30      By order of 29 March 2012, the Tribunal decided to reserve its decision on the objection of inadmissibility for the final judgment.

 Law

 The purpose of the dispute

31      It must be observed that the purpose of the contested decision is not, strictly speaking, to terminate the applicant’s contract since that would have ended in any event on 31 October 2011, pursuant to the terms of that contract. On the other hand, according to the applicant, the effect of that decision, under Article 6.5.10 of the Staff Rules, was to render him ineligible for the unemployment allowances, in so far as it expresses the intention of the Executive Board to terminate the employment relationship. That latter consequence, which is not called into question before the Tribunal, is outside the scope of these proceedings.

 Admissibility

32      In the plea of inadmissibility, the ECB submits that the action is inadmissible on the ground, first, of failure to bring a prior special appeal, as provided in Article 8.1.6 of the Staff Rules, and, secondly, of lack of legal interest in bringing proceedings.
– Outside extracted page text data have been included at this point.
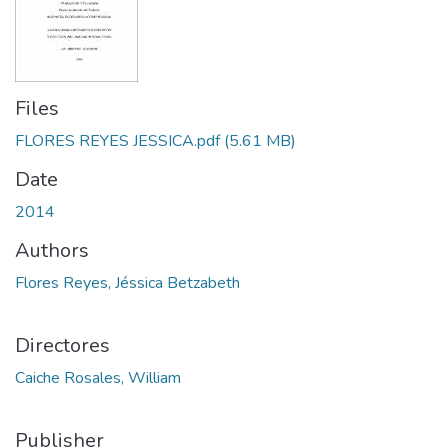
Files
FLORES REYES JESSICA.pdf
(5.61 MB)
Date
2014
Authors
Flores Reyes, Jéssica Betzabeth
Directores
Caiche Rosales, William
Publisher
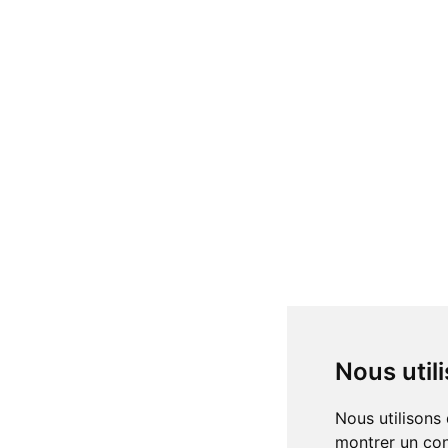
Nous uti
Nous utilisons des cookies et d'autres technologies de suivi pour améliorer votre expérience de navigation sur notre site, pour vous
montrer un con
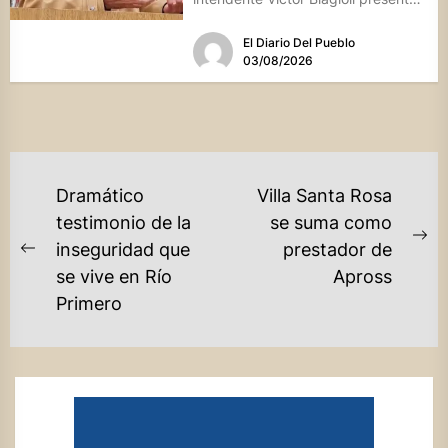
una batería de...
El Diario Del Pueblo
03/08/2026
NAVEGACIÓN
Dramático
Villa Santa Rosa
DE
testimonio de la
se suma como
Ne
inseguridad que
prestador de
ENTRADAS
Previous
po
se vive en Río
Apross
post:
Primero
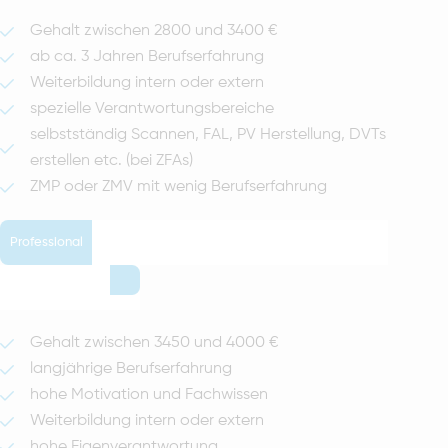
Gehalt zwischen 2800 und 3400 €
ab ca. 3 Jahren Berufserfahrung
Weiterbildung intern oder extern
spezielle Verantwortungsbereiche
selbstständig Scannen, FAL, PV Herstellung, DVTs
erstellen etc. (bei ZFAs)
ZMP oder ZMV mit wenig Berufserfahrung
Professional
Gehalt zwischen 3450 und 4000 €
langjährige Berufserfahrung
hohe Motivation und Fachwissen
Weiterbildung intern oder extern
hohe Eigenverantwortung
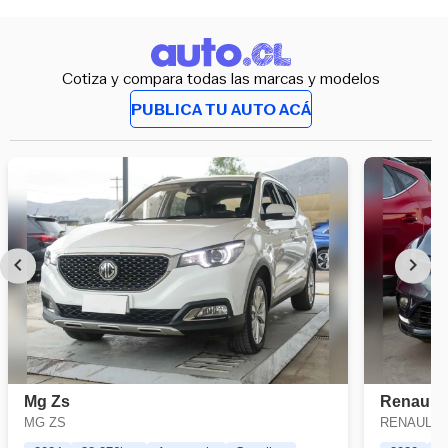
Cotiza y compara todas las marcas y modelos
PUBLICA TU AUTO ACÁ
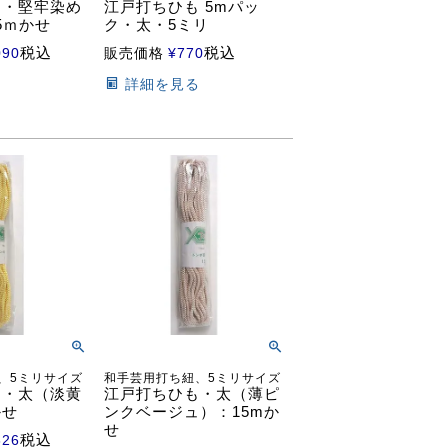
も・堅牢染め
江戸打ちひも 5mパッ
15ｍかせ
ク・太・5ミリ
税込
税込
090
販売価格
¥
770
る
詳細を見る
、5ミリサイズ
和手芸用打ち紐、5ミリサイズ
も・太（淡黄
江戸打ちひも・太（薄ピ
かせ
ンクベージュ）：15mか
せ
税込
826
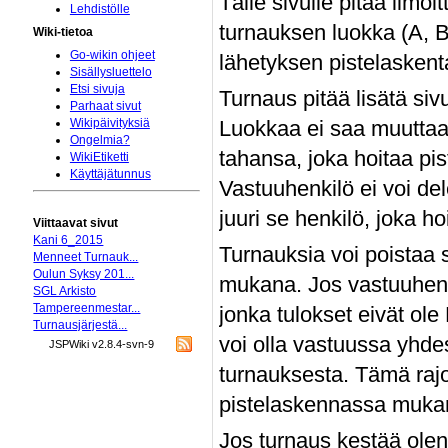
Tälle sivulle pitää ilmo
Lehdistölle
turnauksen luokka (A, B,
Wiki-tietoa
Go-wikin ohjeet
lähetyksen pistelaskent
Sisällysluettelo
Etsi sivuja
Turnaus pitää lisätä si
Parhaat sivut
Luokkaa ei saa muuttaa
Wikipäivityksiä
Ongelmia?
tahansa, joka hoitaa p
WikiEtiketti
Käyttäjätunnus
Vastuuhenkilö ei voi de
juuri se henkilö, joka h
Viittaavat sivut
Kani 6_2015
Turnauksia voi poistaa 
Menneet Turnauk...
Oulun Syksy 201...
mukana. Jos vastuuhenki
SGL Arkisto
Tampereenmestar...
jonka tulokset eivät o
Turnausjärjestä...
voi olla vastuussa yhde
JSPWiki v2.8.4-svn-9
turnauksesta. Tämä rajo
pistelaskennassa muka
Jos turnaus kestää olen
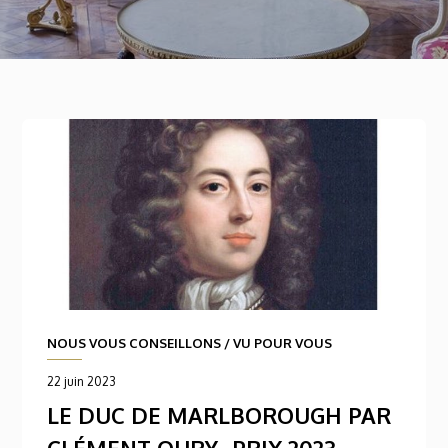
NOUS VOUS CONSEILLONS
/
VU POUR VOUS
22 juin 2023
LE DUC DE MARLBOROUGH PAR
CLÉMENT OURY- PRIX 2023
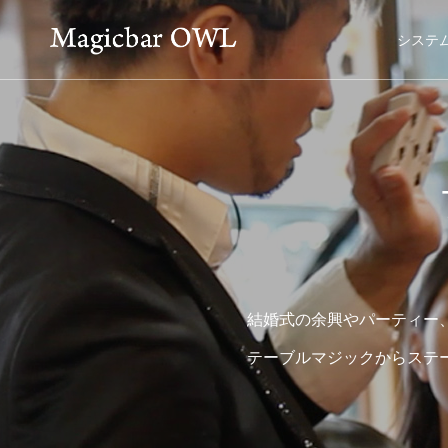
システ
結婚式の余興やパーティー
テーブルマジックからステ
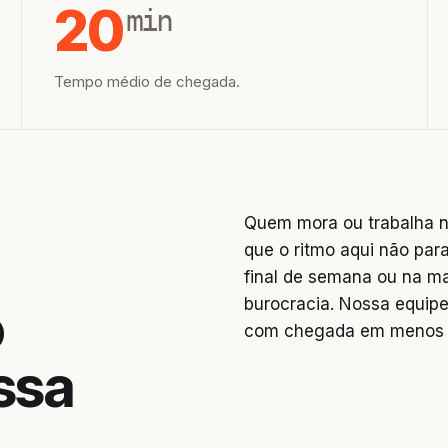
20
min
Tempo médio de chegada.
Quem mora ou trabalha 
que o ritmo aqui não par
final de semana ou na m
burocracia. Nossa equipe
o
com chegada em menos d
ssa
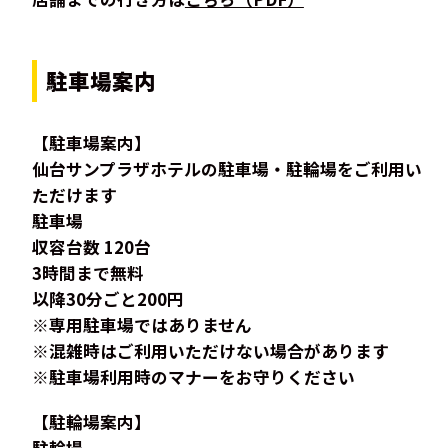
駐車場案内
【駐車場案内】
仙台サンプラザホテルの駐車場・駐輪場をご利用い
ただけます
駐車場
収容台数 120台
3時間まで無料
以降30分ごと200円
※専用駐車場ではありません
※混雑時はご利用いただけない場合があります
※駐車場利用時のマナーをお守りください
【駐輪場案内】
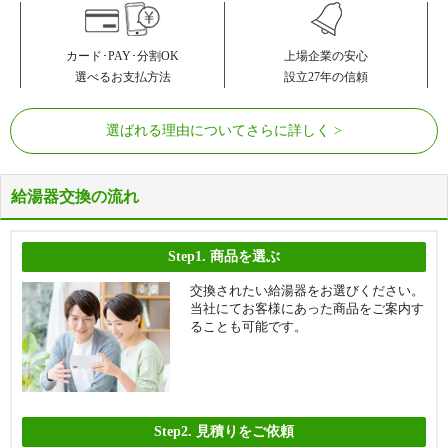
カード･PAY･分割OK
上場企業の安心
選べるお支払方法
設立27年の信頼
選ばれる理由についてさらに詳しく
給湯器交換の流れ
Step1.
商品を選ぶ
交換されたい給湯器をお選びください。
当社にてお客様にあった商品をご案内す
ることも可能です。
Step2.
見積りをご依頼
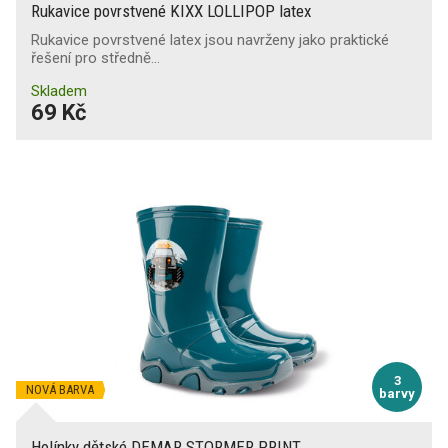
Rukavice povrstvené KIXX LOLLIPOP latex
Rukavice povrstvené latex jsou navrženy jako praktické
řešení pro středně…
Skladem
69 Kč
3
NOVÁ BARVA
barvy
Holínky dětské DEMAR STORMER PRINT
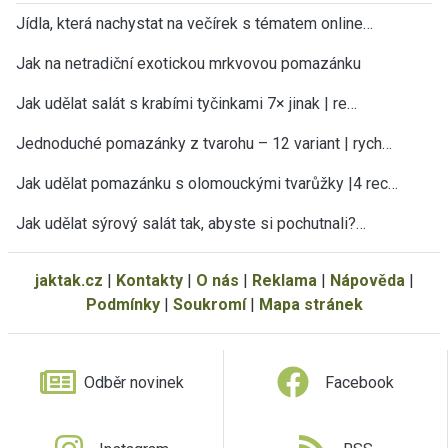
Jídla, která nachystat na večírek s tématem online…
Jak na netradiční exotickou mrkvovou pomazánku
Jak udělat salát s krabími tyčinkami 7× jinak | re…
Jednoduché pomazánky z tvarohu – 12 variant | rych…
Jak udělat pomazánku s olomouckými tvarůžky |4 rec…
Jak udělat sýrový salát tak, abyste si pochutnali?…
jaktak.cz
|
Kontakty
|
O nás
|
Reklama
|
Nápověda
|
Podmínky
|
Soukromí
|
Mapa stránek
Odběr novinek
Facebook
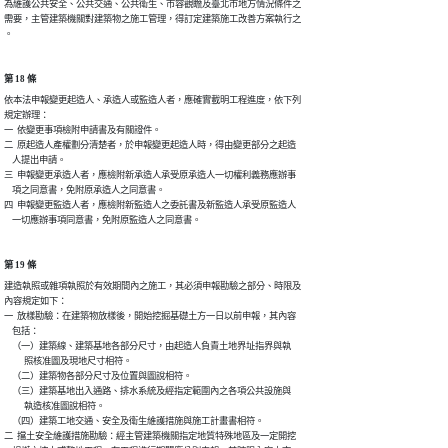
為維護公共安全、公共交通、公共衛生、市容觀瞻及臺北市地方情況條件之

需要，主管建築機關對建築物之施工管理，得訂定建築施工改善方案執行之

。
第 18 條
依本法申報變更起造人、承造人或監造人者，應確實載明工程進度，依下列

規定辦理：

一  依變更事項檢附申請書及有關證件。

二  原起造人產權劃分清楚者，於申報變更起造人時，得由變更部分之起造

    人提出申請。

三  申報變更承造人者，應檢附新承造人承受原承造人一切權利義務應辦事

    項之同意書，免附原承造人之同意書。

四  申報變更監造人者，應檢附新監造人之委託書及新監造人承受原監造人

    一切應辦事項同意書，免附原監造人之同意書。
第 19 條
建造執照或雜項執照於有效期間內之施工，其必須申報勘驗之部分、時限及

內容規定如下：

一  放樣勘驗：在建築物放樣後，開始挖掘基礎土方一日以前申報，其內容

    包括：

    （一）建築線、建築基地各部分尺寸，由起造人負責土地界址指界與執

          照核准圖及現地尺寸相符。

    （二）建築物各部分尺寸及位置與圖說相符。

    （三）建築基地出入通路、排水系統及經指定範圍內之各項公共設施與

          執造核准圖說相符。

    （四）建築工地交通、安全及衛生維護措施與施工計畫書相符。

二  擋土安全維護措施勘驗：經主管建築機關指定地質特殊地區及一定開挖
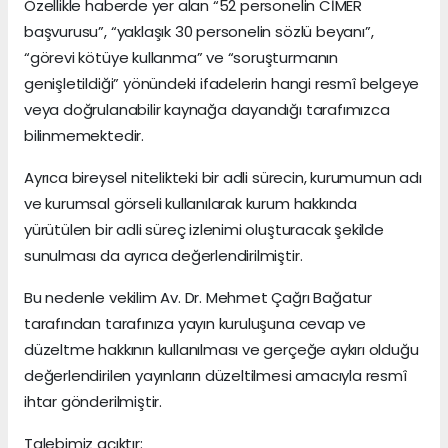
Özellikle haberde yer alan “52 personelin CİMER
başvurusu”, “yaklaşık 30 personelin sözlü beyanı”,
“görevi kötüye kullanma” ve “soruşturmanın
genişletildiği” yönündeki ifadelerin hangi resmî belgeye
veya doğrulanabilir kaynağa dayandığı tarafımızca
bilinmemektedir.
Ayrıca bireysel nitelikteki bir adli sürecin, kurumumun adı
ve kurumsal görseli kullanılarak kurum hakkında
yürütülen bir adli süreç izlenimi oluşturacak şekilde
sunulması da ayrıca değerlendirilmiştir.
Bu nedenle vekilim Av. Dr. Mehmet Çağrı Bağatur
tarafından tarafınıza yayın kuruluşuna cevap ve
düzeltme hakkının kullanılması ve gerçeğe aykırı olduğu
değerlendirilen yayınların düzeltilmesi amacıyla resmî
ihtar gönderilmiştir.
Talebimiz açıktır:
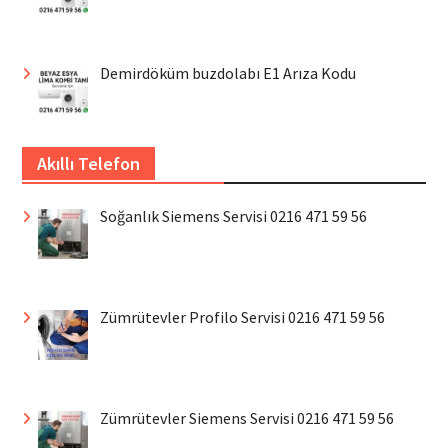
Demirdöküm buzdolabı E1 Arıza Kodu
Akıllı Telefon
Soğanlık Siemens Servisi 0216 471 59 56
Zümrütevler Profilo Servisi 0216 471 59 56
Zümrütevler Siemens Servisi 0216 471 59 56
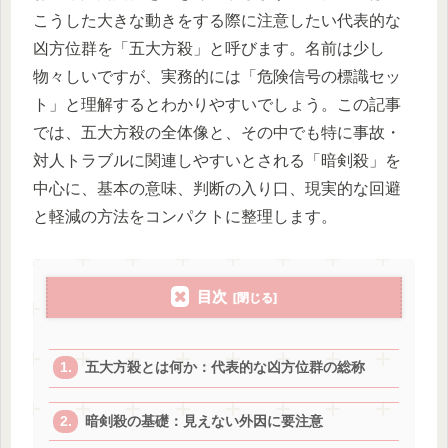
こうした大きな動きをする際に注意したい代表的な
凶方位群を「五大方殺」と呼びます。名前は少し
物々しいですが、実務的には「危険信号の標識セッ
ト」と理解するとわかりやすいでしょう。この記事
では、五大方殺の全体像と、その中でも特に事故・
対人トラブルに関連しやすいとされる「暗剣殺」を
中心に、基本の意味、判断の入り口、現実的な回避
と軽減の方法をコンパクトに整理します。
目次
五大方殺とは何か：代表的な凶方位群の総称
暗剣殺の基礎：見えない外因に要注意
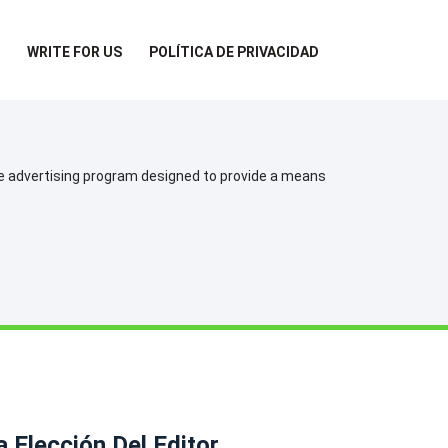
WRITE FOR US
POLÍTICA DE PRIVACIDAD
te advertising program designed to provide a means
a Elección Del Editor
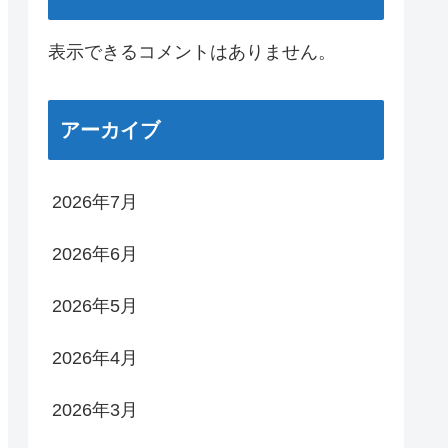
表示できるコメントはありません。
アーカイブ
2026年7月
2026年6月
2026年5月
2026年4月
2026年3月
 The failure to bring a special appeal

–       Arguments of the parties

33      The ECB observes that, according to Article 41 of the Conditions of Employment, as applicable prior to 1 January 2009, a decision not to confirm the appointment of a member of staff serving a probationary period is not subject to a grievance procedure. Therefore, the General Court has acknowledged that persons who were still serving their probationary period when the decision not to confirm their appointment was taken could bring an action directly against that decision (Tralli v ECB, paragraph 93). According to the ECB, the aim of the amendments to Article 41 was to close a loophole revealed by Tralli v ECB.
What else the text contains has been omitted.